Destas companhias, 75 ostentam cláusulas que obrigam o acionista ou a pessoa que adquirir determinado número de ações a realizar a OPA estatutária. O percentual adotado como referência varia de 2,5% a 35%. Dessas 75 companhias, 16 informam a existência de acionista singular detentor de mais de 50% das ações; em 29 delas, o maior acionista individual detém entre 20% e 50%; em 24, o percentual varia entre 20% e 10%; e, finalmente, apenas 6 companhias têm acionistas singulares detentores de menos de 10%.

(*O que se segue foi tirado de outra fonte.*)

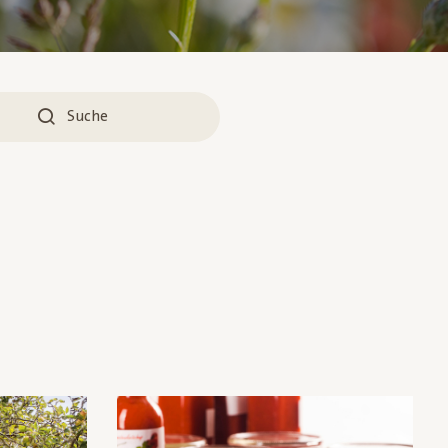
Suche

O quadro abaixo indica os parâmetros identificados nos estatutos (inclusive ausência de identificação), as recorrências e os percentuais que cada parâmetro representa em relação às 133 companhias ou às 75 companhias em cujos estatutos existem cláusulas de OPA.

Destacam-se, no universo das companhias com cláusulas estatutárias, as recorrências dos parâmetros de 15% e 20%, representativas de 10,52% e 23,30% do todo, e representativas de 18,66% e 41,33% das companhias com essas cláusulas18-19.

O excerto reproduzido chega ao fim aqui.